▶ [What is required]: Work out how many lines in the data below contain the string "sich", and reply with that figure alone.

▶ [Task data]:
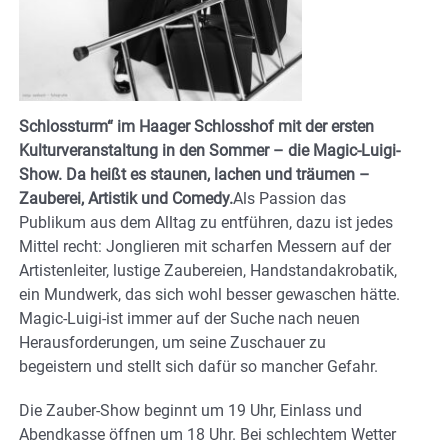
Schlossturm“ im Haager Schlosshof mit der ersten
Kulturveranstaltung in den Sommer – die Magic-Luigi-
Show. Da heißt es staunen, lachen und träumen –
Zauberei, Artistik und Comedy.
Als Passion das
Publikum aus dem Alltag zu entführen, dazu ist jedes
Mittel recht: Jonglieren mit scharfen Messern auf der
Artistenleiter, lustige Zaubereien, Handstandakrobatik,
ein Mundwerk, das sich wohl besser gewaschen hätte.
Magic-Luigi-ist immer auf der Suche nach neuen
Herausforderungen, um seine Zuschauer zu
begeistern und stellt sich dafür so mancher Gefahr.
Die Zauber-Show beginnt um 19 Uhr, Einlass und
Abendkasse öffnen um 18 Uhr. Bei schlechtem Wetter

---

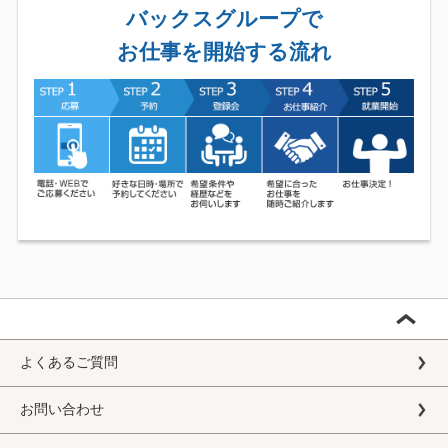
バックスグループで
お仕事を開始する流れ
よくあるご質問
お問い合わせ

▶ [Response to this task]: 2